Game on. Price pushed the yoke forward and dove to the attack. They dropped down to seventy-five feet and leveled off. The tanker seemed to be making about ten knots on a northeasterly course, and Price positioned the PV-1 for a beam attack.

Four thousand feet from the target, Price opened fire with the Ventura’s bow guns. He two second burst fell wide of the ship, chewing up the swells just forward of the tanker’s bow. He corrected, and hammered the vessel with a long, eight to ten second burst. The plane’s five .50 caliber machine guns spewed out about five hundred rounds, tearing through the bridge and superstructure, puncturing the hull and causing extensive damage.

Closing at 240 knots, Price kept firing, walking the nose back and forth with rudder inputs to try and suppress the anti-aircraft fire that was now directed against them. Several guns were located fore and aft on the tanker, and while they were not using tracers, the crew could see their muzzle flashes and feel near-misses buffet their aircraft.

This was the critical moment. Price remained laser-focused on executing their bomb run, Praete next to him on the controls as well. Between them crouched Paul Gavin, the radioman. He held a K-20 camera in hand and was shooting photographs of the attack.

The final seconds of Price’s bomb run.
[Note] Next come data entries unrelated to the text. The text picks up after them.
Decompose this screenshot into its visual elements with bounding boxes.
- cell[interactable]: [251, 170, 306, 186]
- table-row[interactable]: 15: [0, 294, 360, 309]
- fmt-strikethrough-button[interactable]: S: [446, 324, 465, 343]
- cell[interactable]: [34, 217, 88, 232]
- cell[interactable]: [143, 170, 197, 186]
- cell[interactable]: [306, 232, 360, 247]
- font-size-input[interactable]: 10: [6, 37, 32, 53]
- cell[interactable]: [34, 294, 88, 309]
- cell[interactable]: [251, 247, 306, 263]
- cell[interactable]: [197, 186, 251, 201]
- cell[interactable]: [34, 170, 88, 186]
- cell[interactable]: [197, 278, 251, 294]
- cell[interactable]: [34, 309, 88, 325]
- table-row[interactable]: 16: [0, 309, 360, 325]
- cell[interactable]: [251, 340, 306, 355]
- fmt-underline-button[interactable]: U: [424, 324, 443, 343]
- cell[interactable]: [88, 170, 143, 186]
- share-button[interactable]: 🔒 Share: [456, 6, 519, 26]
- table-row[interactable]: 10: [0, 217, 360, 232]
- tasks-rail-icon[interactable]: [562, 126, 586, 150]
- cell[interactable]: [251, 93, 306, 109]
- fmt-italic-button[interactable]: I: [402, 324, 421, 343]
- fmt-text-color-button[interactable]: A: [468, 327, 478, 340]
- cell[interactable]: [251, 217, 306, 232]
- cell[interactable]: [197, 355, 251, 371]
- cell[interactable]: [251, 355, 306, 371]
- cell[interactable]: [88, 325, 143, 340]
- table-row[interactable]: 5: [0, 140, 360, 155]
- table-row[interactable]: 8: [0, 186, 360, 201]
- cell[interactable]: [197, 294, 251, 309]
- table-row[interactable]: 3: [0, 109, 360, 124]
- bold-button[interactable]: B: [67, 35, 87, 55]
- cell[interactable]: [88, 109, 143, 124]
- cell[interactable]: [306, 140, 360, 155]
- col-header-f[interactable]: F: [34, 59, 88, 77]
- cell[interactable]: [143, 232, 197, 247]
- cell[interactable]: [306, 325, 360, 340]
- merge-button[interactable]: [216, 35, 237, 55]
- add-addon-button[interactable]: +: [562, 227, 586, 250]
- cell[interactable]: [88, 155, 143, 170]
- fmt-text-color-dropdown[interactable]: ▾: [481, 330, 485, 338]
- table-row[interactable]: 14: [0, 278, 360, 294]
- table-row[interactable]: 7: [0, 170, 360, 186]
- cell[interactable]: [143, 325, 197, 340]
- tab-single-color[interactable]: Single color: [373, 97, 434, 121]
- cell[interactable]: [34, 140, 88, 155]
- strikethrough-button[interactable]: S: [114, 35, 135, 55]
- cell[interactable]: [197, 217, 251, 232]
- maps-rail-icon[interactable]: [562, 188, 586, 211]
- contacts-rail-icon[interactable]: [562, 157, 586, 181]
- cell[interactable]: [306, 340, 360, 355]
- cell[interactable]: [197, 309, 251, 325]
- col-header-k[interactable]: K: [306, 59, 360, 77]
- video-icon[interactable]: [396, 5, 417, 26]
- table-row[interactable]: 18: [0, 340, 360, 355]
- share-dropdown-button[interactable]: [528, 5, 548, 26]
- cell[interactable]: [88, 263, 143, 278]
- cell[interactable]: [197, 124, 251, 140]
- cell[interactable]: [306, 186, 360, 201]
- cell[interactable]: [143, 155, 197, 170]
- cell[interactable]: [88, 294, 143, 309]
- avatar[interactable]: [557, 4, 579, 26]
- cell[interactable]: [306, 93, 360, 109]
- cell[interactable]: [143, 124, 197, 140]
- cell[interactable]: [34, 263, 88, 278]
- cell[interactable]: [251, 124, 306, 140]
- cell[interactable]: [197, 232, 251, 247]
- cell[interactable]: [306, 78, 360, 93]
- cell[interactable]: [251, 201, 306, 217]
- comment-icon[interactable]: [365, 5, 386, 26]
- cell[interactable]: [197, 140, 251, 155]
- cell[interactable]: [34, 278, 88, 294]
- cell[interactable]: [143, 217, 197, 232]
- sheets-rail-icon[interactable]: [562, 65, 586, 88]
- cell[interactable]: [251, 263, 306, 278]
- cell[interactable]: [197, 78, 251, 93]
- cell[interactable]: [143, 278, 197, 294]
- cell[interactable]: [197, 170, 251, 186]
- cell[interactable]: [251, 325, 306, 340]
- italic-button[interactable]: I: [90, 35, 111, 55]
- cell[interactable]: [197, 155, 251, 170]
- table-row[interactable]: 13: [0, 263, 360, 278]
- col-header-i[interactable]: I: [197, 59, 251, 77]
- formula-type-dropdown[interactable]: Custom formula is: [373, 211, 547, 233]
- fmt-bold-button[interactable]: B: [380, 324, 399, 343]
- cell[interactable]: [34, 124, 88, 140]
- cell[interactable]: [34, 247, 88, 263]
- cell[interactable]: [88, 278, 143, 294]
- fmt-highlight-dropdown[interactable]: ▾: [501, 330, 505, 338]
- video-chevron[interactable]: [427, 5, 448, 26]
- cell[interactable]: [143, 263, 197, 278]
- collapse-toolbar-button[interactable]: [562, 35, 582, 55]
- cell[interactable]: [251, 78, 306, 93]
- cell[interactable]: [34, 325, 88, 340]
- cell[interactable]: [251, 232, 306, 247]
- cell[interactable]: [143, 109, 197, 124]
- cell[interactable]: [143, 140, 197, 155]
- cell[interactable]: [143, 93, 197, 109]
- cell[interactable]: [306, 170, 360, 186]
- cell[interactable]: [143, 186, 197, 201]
Photo again taken by Gavin.

The intercom suddenly lit up with chatter, but Price was so focused he couldn’t make out what was being said. Then Gavin suddenly pounded on his shoulder. Price ignored him. The tanker swelled before them, its masts well above the PV-1. One mistake now, and they’d careen into the ship and all be killed.

Lieutenant Price triggered the bomb release. Three bombs were supposed to fall out of the bay at hundred foot intervals. The first, an incendiary, failed to arm. The second, a 500lb General Purpose bomb, hung on the rack and failed drop. The third, another incendiary, released perfectly. It struck the tanker directly amidships and punctured a meter square hole in the hull about six feet above the waterline.

Price pulled up at the last possible moment, narrowly missing the tanker’s mast. As they cleared the area, Gavin snapped photos of the vessel burning, smoke boiling from the direct hit. It was a masterful masthead level bombing run, the sort perfected by the 5th Air Force, then passed on to the U.S. Navy’s bomber squadrons.

Except that the tanker was the Russian USSR Emba, a Suamico class fleet oiler built in Portland, Oregon. Completed in May 1944  she was handed over to the Russians as part of our Lend-Lease program at the end of June. The Russians had crewed it for only two months when Price’s crew put a hole in her hull.

Moment of impact. Price’s third bomb strikes Emba amidship. Emba survived the war and the Soviet Union turned her back over the United States in 1948. She was renamed Shawnee Trail, AO-142 and served through the 1960s in both the USN and the merchant fleet. She was sold for scrap in 1973.

 

It turned out that the chatter on the intercom during the bomb run came from the plane captain, Paul Knoop, who had spotted “USSR” written on the Emba’s side. Gavin also spotted Russian markings, which was why he started hitting Price’s shoulder.

When the PV-1 returned to Casco Field on Attu, Price found himself in the middle of an international incident. It turned out the crew had erred in their navigation and had wandered over the Russian sealane between the U.S. and Vladivostok. This sealane accounted for 50% of all the material sent by the United States to the Soviet Union during the war. Gasoline, oil, trucks, raw materials, railway cars and locomotives were all delivered via the Pacific Route. Armaments, aircraft, ammunition were all prohibited due to the touchy neutrality issues between Russia and Japan, so everything carried through Japanese waters had to be non-combat related.

An investigation commenced almost at once. A U.S. Navy inspection team examined the Emba on September 2, 1944, counting over a hundred and fifty bullet holes on the bridge alone. Other rounds pierced the hull and narrowly missed the ship’s doctor. Fortunately, the bomb hit did not compromise the Emba’s watertight integrity and caused no casualties.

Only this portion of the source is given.